**Directions**
Every line in the following data that has "including" counts toward the total; state that total alone.
START Listed entries
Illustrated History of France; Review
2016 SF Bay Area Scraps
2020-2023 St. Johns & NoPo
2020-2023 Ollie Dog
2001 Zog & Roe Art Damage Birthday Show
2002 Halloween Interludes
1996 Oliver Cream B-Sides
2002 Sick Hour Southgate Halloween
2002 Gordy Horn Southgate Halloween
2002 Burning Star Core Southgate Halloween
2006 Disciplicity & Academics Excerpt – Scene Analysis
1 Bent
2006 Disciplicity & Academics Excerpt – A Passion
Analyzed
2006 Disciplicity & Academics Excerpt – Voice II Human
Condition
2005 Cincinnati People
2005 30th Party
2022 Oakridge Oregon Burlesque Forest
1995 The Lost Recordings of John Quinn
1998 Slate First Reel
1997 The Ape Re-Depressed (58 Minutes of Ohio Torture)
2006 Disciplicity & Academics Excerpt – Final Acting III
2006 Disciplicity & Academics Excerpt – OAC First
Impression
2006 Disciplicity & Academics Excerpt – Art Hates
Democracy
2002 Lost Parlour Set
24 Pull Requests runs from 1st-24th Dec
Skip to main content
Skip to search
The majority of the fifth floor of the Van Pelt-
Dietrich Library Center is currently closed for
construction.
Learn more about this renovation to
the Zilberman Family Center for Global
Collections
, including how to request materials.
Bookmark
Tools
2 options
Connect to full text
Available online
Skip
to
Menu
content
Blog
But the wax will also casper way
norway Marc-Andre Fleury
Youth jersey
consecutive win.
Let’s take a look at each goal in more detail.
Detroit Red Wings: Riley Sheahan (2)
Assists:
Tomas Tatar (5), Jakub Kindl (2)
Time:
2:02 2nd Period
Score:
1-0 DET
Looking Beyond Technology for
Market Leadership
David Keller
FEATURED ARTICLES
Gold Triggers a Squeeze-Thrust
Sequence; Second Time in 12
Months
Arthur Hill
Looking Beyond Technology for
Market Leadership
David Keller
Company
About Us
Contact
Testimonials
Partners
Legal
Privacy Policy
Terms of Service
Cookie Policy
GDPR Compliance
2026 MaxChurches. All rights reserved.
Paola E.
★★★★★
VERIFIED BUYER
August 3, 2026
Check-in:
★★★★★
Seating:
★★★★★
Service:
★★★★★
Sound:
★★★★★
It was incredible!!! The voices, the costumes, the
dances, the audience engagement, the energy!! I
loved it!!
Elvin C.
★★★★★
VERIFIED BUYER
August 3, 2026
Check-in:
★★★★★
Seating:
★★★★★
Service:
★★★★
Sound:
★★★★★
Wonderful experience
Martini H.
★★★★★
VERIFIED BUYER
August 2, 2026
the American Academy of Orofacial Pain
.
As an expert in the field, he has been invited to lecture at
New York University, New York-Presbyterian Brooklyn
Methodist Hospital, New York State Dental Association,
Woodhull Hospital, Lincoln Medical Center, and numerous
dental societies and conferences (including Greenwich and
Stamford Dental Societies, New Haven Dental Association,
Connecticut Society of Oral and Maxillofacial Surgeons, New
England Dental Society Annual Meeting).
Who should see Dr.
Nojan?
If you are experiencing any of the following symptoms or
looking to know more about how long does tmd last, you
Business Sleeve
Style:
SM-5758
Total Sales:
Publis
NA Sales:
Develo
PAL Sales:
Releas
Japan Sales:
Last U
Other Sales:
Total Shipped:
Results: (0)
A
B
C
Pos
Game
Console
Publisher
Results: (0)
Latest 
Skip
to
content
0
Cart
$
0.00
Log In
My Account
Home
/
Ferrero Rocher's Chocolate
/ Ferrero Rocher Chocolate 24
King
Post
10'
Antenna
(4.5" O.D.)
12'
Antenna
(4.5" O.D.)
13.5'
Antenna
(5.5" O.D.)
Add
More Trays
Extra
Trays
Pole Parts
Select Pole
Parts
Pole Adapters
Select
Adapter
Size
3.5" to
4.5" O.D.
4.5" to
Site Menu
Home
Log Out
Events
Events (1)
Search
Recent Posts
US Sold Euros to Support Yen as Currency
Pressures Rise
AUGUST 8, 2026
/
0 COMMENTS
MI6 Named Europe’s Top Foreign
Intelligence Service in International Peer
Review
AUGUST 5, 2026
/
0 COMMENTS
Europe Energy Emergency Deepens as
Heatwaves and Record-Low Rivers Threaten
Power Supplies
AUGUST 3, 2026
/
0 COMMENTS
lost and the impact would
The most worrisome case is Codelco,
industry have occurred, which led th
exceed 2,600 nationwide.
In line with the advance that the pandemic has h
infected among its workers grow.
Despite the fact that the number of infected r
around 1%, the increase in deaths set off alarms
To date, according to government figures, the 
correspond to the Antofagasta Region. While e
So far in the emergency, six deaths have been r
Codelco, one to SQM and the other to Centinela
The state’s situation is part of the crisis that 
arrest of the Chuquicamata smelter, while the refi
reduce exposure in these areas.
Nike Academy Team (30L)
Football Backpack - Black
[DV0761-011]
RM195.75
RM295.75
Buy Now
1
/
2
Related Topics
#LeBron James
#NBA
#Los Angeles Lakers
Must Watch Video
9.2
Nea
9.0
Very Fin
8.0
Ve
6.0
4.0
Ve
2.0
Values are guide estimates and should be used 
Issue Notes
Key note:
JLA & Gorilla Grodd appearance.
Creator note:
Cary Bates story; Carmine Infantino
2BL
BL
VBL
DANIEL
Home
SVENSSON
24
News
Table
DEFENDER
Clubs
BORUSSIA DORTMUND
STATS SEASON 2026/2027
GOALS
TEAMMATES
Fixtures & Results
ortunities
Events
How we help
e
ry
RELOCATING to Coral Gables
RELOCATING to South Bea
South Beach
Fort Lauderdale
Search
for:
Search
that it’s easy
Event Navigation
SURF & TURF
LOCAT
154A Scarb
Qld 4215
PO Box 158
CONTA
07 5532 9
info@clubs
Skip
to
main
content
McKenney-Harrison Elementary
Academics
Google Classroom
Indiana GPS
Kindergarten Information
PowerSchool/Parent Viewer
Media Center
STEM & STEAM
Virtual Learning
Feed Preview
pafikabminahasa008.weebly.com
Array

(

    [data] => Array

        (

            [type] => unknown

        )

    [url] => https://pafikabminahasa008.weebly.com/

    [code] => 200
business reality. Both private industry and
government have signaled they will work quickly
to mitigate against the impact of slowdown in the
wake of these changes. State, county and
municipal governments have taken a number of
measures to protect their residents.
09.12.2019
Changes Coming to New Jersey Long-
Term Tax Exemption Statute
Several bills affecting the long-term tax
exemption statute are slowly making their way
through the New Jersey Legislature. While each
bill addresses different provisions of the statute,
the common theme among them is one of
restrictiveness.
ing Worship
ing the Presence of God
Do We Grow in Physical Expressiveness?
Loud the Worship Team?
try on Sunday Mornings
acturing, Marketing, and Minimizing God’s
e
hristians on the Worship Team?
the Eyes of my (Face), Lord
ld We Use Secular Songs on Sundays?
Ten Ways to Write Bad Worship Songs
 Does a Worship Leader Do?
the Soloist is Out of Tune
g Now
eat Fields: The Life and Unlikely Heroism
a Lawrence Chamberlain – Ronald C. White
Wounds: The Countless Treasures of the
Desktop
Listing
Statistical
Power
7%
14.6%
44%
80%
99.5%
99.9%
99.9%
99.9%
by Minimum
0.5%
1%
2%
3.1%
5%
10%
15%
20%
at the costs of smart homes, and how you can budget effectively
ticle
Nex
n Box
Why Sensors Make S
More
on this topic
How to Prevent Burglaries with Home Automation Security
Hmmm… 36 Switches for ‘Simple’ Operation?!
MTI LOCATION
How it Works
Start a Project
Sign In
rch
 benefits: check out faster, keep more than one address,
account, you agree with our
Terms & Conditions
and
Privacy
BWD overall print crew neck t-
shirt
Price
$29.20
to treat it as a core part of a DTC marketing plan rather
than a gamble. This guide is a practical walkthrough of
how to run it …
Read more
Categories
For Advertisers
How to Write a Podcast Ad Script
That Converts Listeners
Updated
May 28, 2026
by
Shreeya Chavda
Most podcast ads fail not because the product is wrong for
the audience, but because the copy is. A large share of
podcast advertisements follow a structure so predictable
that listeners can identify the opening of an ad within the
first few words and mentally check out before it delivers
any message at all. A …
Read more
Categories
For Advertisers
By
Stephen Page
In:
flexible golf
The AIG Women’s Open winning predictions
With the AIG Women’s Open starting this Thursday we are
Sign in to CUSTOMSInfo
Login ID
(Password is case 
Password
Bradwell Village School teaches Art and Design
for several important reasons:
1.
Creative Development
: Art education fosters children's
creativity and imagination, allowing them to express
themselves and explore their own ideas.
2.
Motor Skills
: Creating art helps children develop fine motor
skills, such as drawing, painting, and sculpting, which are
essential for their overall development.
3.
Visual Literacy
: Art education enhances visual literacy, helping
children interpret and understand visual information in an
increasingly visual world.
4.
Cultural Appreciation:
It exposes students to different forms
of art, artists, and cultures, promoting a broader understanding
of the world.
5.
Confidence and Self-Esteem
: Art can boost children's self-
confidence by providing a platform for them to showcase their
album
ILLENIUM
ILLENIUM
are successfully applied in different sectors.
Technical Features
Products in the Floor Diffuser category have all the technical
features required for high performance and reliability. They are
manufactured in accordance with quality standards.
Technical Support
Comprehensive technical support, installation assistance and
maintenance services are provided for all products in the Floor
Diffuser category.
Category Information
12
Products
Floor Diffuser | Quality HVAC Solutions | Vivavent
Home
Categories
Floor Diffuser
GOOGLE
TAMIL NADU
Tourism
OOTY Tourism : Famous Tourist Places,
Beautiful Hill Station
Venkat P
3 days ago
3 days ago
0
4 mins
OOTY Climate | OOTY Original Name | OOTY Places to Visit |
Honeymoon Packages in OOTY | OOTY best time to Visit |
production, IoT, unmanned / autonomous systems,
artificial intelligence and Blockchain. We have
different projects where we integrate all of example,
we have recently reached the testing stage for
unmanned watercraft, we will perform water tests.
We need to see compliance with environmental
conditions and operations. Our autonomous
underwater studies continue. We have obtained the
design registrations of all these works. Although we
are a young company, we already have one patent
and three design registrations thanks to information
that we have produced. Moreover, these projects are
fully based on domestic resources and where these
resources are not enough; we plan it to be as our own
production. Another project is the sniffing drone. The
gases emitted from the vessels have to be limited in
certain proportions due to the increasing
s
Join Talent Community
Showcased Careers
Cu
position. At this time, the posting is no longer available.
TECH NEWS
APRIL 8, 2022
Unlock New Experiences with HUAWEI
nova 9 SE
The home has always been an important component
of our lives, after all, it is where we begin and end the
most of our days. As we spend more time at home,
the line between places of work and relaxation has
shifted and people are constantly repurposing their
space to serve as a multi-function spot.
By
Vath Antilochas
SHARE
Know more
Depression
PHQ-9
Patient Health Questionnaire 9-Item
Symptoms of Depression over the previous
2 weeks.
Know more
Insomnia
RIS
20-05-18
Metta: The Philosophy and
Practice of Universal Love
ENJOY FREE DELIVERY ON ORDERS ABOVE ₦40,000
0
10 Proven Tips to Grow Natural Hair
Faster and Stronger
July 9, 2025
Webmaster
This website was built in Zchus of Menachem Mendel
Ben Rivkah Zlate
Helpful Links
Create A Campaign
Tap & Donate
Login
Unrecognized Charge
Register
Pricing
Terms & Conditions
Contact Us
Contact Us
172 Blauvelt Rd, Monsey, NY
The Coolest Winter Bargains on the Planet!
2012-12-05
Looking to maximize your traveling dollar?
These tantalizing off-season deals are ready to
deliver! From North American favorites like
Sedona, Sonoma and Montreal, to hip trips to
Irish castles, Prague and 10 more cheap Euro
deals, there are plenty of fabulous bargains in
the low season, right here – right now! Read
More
END Listed entries
**Answer space**
2